Work to complete: For this exercise, copy out each line of the material below that includes "Naklada".

Listed records:
● ● ●

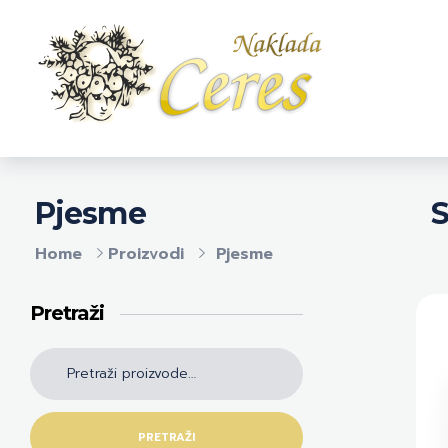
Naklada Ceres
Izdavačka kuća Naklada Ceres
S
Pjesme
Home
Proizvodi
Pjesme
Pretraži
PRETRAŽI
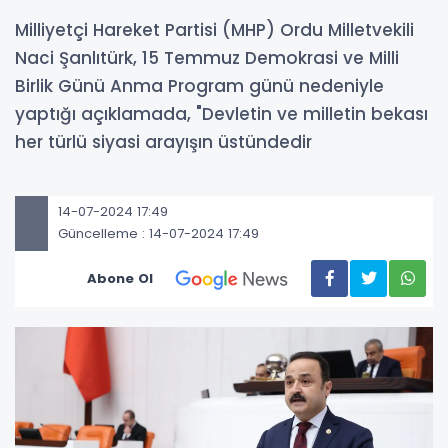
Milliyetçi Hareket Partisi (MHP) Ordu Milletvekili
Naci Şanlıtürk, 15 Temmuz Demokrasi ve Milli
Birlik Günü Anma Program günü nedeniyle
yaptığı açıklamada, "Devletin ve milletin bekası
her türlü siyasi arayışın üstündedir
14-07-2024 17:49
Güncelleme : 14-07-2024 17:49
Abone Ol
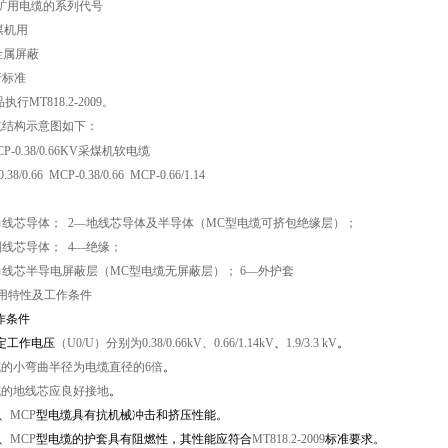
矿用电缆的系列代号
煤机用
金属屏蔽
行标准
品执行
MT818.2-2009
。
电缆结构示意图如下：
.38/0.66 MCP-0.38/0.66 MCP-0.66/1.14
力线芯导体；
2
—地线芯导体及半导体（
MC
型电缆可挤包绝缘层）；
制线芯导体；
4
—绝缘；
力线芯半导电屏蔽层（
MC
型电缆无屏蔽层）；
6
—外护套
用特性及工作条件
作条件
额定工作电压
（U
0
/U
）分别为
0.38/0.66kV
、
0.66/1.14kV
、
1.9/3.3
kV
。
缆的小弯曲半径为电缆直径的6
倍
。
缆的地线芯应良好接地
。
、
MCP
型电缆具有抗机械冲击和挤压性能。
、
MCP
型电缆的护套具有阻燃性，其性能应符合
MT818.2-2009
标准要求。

● ● ●

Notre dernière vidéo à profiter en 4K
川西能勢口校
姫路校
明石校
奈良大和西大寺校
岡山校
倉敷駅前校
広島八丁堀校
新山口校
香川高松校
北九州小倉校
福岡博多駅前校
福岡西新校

● ● ●

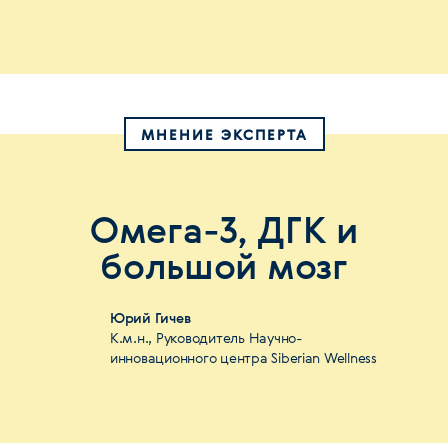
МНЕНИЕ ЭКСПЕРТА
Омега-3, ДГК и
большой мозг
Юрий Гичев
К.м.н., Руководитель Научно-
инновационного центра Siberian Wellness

● ● ●

Task response:
Naklada Ceres
Izdavačka kuća Naklada Ceres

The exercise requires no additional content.